1. Get an air blast or fogbuster type thing rigged up to clear chips and, more importantly, to stop chip welding.

2. Use *sharp* tools.  Sharp tools reduce cutting pressure, thus lowering required axis motor torque at a given chip load and feed rate.  HSS can sometimes be sharper than carbide.  On the other hand, using special coatings (ZrN) can significantly reduce chip welding to the tool, and I don't know of HSS tools with ZrN coating - so you're back to carbide, maybe.  I prefer carbide because it's stiffer, but I've got a wicked 1/2" HSS rougher that plows through aluminum for roughing passes.

3. If you can find radius corner tools, use them.  Even just a 0.005" radius is better than dead-sharp.  A sharp-corner end mill will dull in the corners, and a dull corner requires higher axis motor torque than a sharp radius corner end mill.

4. Consider using rougher or 'corn cob' tools if you can find them in the small sizes you probably need.  The individual teeth penetrate the material more freely than a normal endmill - they simply cut with less tool pressure.  If you need a better surface finish, do a second pass with a regular endmill to get rid of the cut lines the rougher left.

If you get the air blast thing rigged up you can stick with HSS and use really sharp tools.

This is, essentially, a long-winded repeat of what the other folks have suggested, but a bit of understanding why the stepper is losing steps at high speeds may help with future cuts.


----------



## agfrvf (Mar 26, 2018)

Another thing to note the hotter the steppers get the less torque you have and more likely to skip. The longer you run the more heat soak you get.


----------



## Boswell (Mar 26, 2018)

I have never heard about the heat causing missing steps. Many times I have run my Mill for 8 hours at a time and the steppers can get warm to the touch but I never had a problem with missing steps.


----------



## j ferguson (Mar 26, 2018)

thank you all for your very thorough treatment of my problem.  I'm on a trip and will respond in more detail when I get home.

John


----------



## j ferguson (Mar 28, 2018)

I'm home.  I have time to get into the torque curves for my steppers, and find some radiused cutters.  Initially looking at corn-cob roughing mills, is it possible that they are intended for steel nad other harder materials not aluminum?  Maybe I need to lookmore carefully. 
Bob Warfield, of G-Wizard has just published a fairly extensive guide to cutting aluminum with a CNC router. It looks pretty good.

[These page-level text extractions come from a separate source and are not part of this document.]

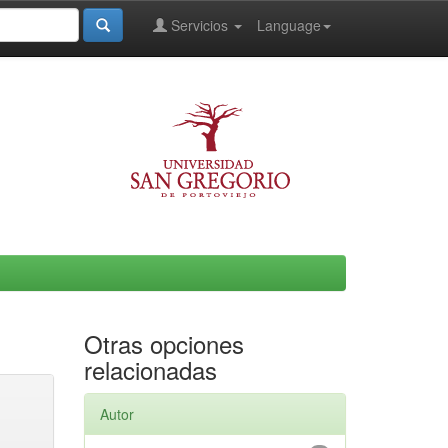
Servicios
Language
Otras opciones
relacionadas
Autor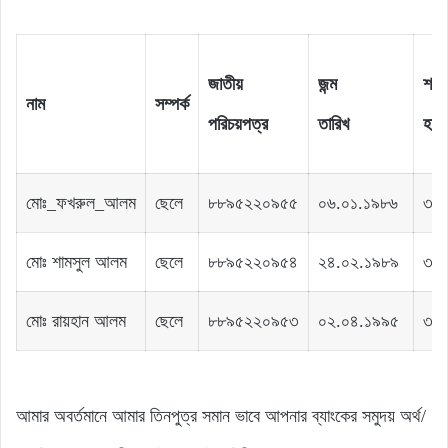
জাতীয়
জন্ম
শতক
নাম
সম্পর্ক
পরিচয়পত্র
তারিখ
হ
মোঃ_ফখরুল_আলম
ছেলে
৮৮৯৫২২০৯৫৫
০৬.০১.১৯৮৬
৩৩
মোঃ শামসুল আলম
ছেলে
৮৮৯৫২২০৯৫৪
২৪.০২.১৯৮৯
৩৩
মোঃ রায়হান আলম
ছেলে
৮৮৯৫২২০৯৫৩
০২.০৪.১৯৯৫
৩৩
আমার অবর্তমানে আমার তিনপুত্র সমান ভাবে আপনার ব্যাংকের সমুদয় অর্থ/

So thank you again, gentlemen.  I think I have a path to get me to cutting aluminum with my 6040.

best regards,

John


----------



## spumco (Mar 28, 2018)

Here are a couple that should work like a champ:
https://www.travers.com/3-flute-m42-8-cobalt-roughing-finishing-single-end-mill/p/08-194-020/
https://www.travers.com/single-flute-solid-carbide-router/p/21-101-213/


----------



## j ferguson (Mar 28, 2018)

wow spumco. thanks much.  I was reading up on datron cutters before discovering that I couldn't find a source in the US. I found a similar roughing cutter with a 1/4 inch shank which will fit my machine. Bingo.


----------



## middle.road (Mar 30, 2018)

j ferguson said:


> Somewhere on the web there must be advice on how to determine how much cut is possiblle in milling aluminum on a 6040 cnc router. But I can't figure out how to find it.   And no, it may be Chinese but it's well made, and has performed quite well to date.
> 
> .........Trimed...


Might I inquire as to which one you have?


----------



## j ferguson (Mar 30, 2018)

Hi Dan,
This is it. It was sold by a Chinese outfit with a warehouse on West Coast.  I don't think they had any idea what it was, but the price was right.  And most amazingly, they emailed me about 6 months after it had arrived to ask how it was going, had i had any trouble,  and was there anything I'd learned that might be helpful to them*.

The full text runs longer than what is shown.